Monday, Feb. 18, 1952

Summer Reading

THE DUKE OF GALLODORO (232 pp.)--Aubrey Menen--Scribners ($2.75).

Aubrey Menen is a half-Irish, half-Hindu satirist who likes nothing better than to undo the mental shoelaces of the English. In The Prevalence of Witches, he spoofed the pukka sahib set in India. In The Backward Bride, he showed a good Sicilian lad in the process of being poisoned by the toxic doctrines of an Oxford freethinker. In his latest novel, Author Menen grafts his wit on another culture, lets his English hero bloom like a quirky Renaissance prince.

The place is Gallodoro, a sunny Italian town living on glorious memories and bundles from America. Its inhabitants take a dim view of work and punctuality. Two bells toll the passing hour, but the noisy gabble makes it almost impossible to tell the time. Snoozing and boozing by the Mediterranean, the happy people of Gallodoro do not care what time it is. They are more curious about the town's liveliest legend, the 14th Duke of Gallodoro.

The duke, an Englishman to begin with, long ago acquired his title by the brisk expedient of "buying off ten claimants, three genuine." He is a blithe-spirited cross between Machiavelli and the Medici, and a lover of beauty in the form of small boys; his villa on the hill is staffed by a butler of eleven and a footman of ten. But the duke can remember days when he was better served: "When I came here first, they used to love me for my money. Now, I fear, they love my money."

They get precious little of it, for the duke is a skinflint. After every payday, he cheats his staff out of their wages in an unfriendly game of cards. Forever inviting guests, the duke is an outrageous host. The wine they admire, he knows will not "travel." Wheedled out of him and carted home, it tastes like vinegar. The villa's glittering bathrooms are tiled with condescending instructions: "Press handle down, hold for one minute and release with a slight jerk." The ten-year-old footman has been taught to speed departing guests with the final salute: "You-goddamned-son-of-a-bitch."

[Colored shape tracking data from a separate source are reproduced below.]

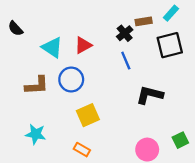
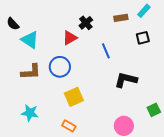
black cross: (125, 33) -> (86, 23), moved
black square: (170, 45) -> (143, 38), size x0.6
cyan triangle: (52, 47) -> (30, 40), moved
green square: (180, 140) -> (154, 110), moved

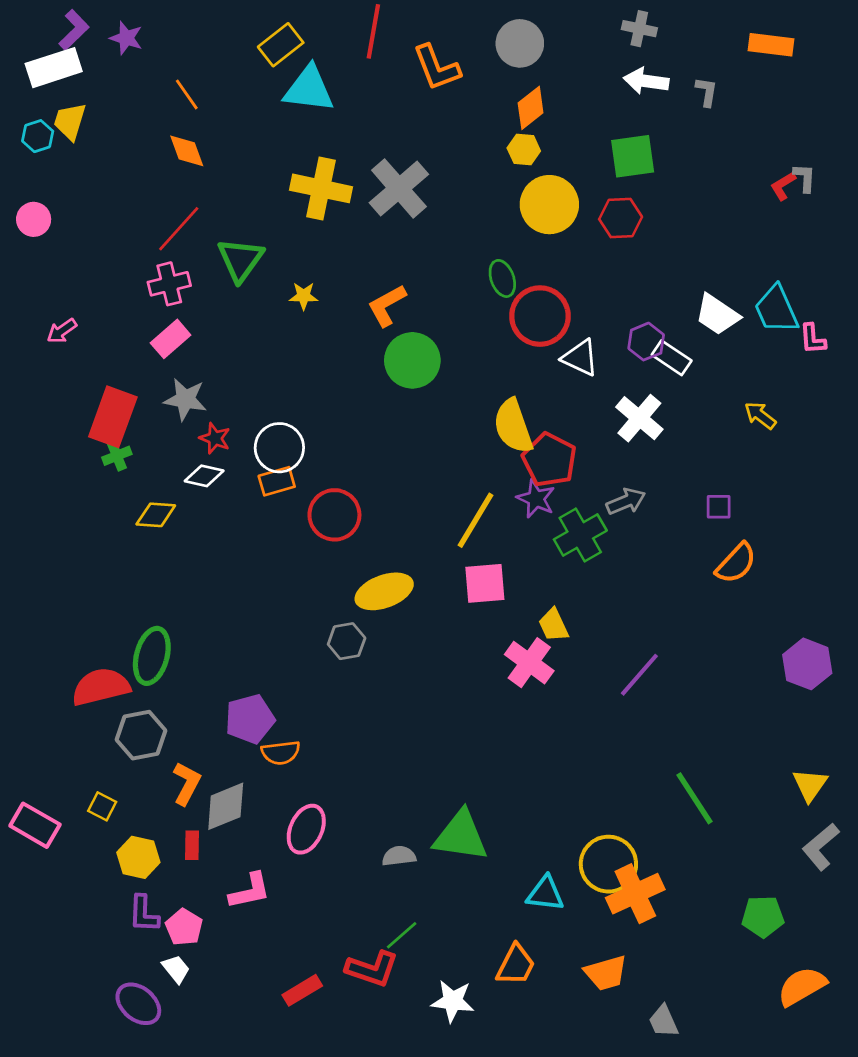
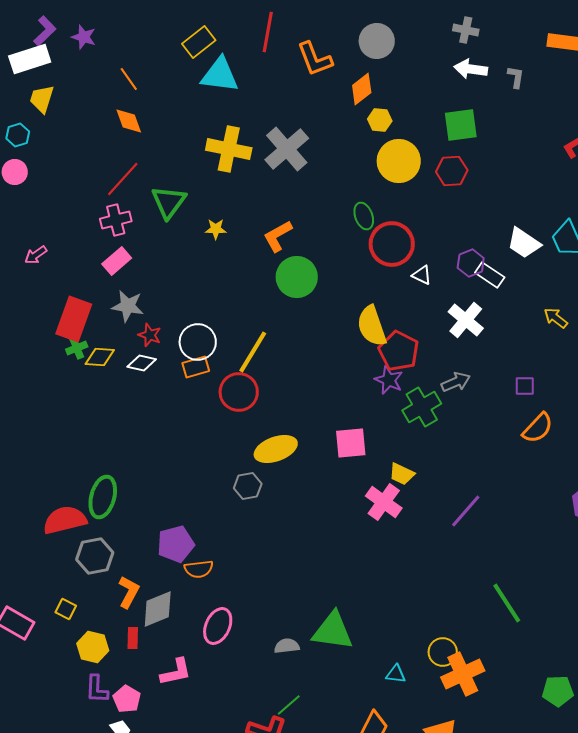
orange diamond: (531, 108) -> (362, 89), moved
cyan hexagon: (38, 136) -> (18, 135), moved
white triangle: (580, 358) -> (422, 275), size x0.7
yellow diamond: (156, 515) -> (100, 357), moved
yellow line: (475, 520) -> (253, 352), moved
yellow trapezoid: (553, 625) -> (402, 474), turned -40
yellow circle: (608, 864) -> (443, 652), size x0.7
cyan triangle: (545, 894) -> (396, 674), size x0.7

The duke is widely believed to be the father of one of Gallodoro's teen-age street urchins. If anything, this belief rather increases the townspeople's affectionate regard for the old reprobate. But a visiting English writer, his northern sense of fair play still intact, determines to force the duke to do right by the lad. Author Menen saves one ironic twist for the last: the boy almost disowns the duke.

Veined with gentle ribaldry and stocked with bizarre supporting characters, The Duke of Gallodoro is a fictional lighter-than-air craft. Except for some overtalky bits, it offers some of the choicest summer reading of the winter.